### Records supplied
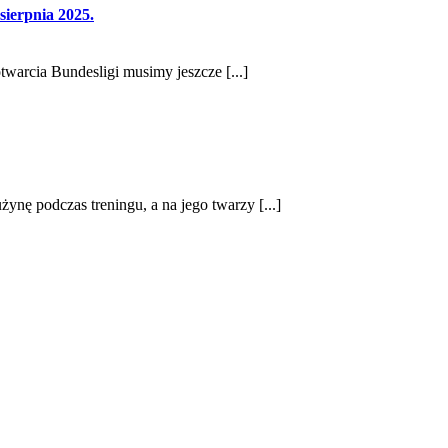
sierpnia 2025.
twarcia Bundesligi musimy jeszcze [...]
żynę podczas treningu, a na jego twarzy [...]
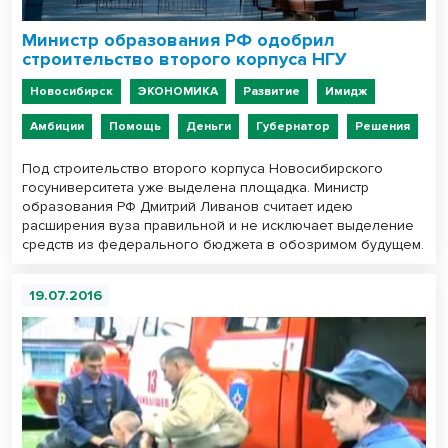
Министр образования РФ одобрил
строительство второго корпуса НГУ
Новосибирск
ЭКОНОМИКА
Развитие
Имидж
Амбиции
Помощь
Деньги
Губернатор
Решения
Под строительство второго корпуса Новосибирского
госуниверситета уже выделена площадка. Министр
образования РФ Дмитрий Ливанов считает идею
расширения вуза правильной и не исключает выделение
средств из федерального бюджета в обозримом будущем.
19.07.2016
######
Filter the data above, keeping only lines that include the string "второго".

**Solution to the exercise:**
строительство второго корпуса НГУ
Под строительство второго корпуса Новосибирского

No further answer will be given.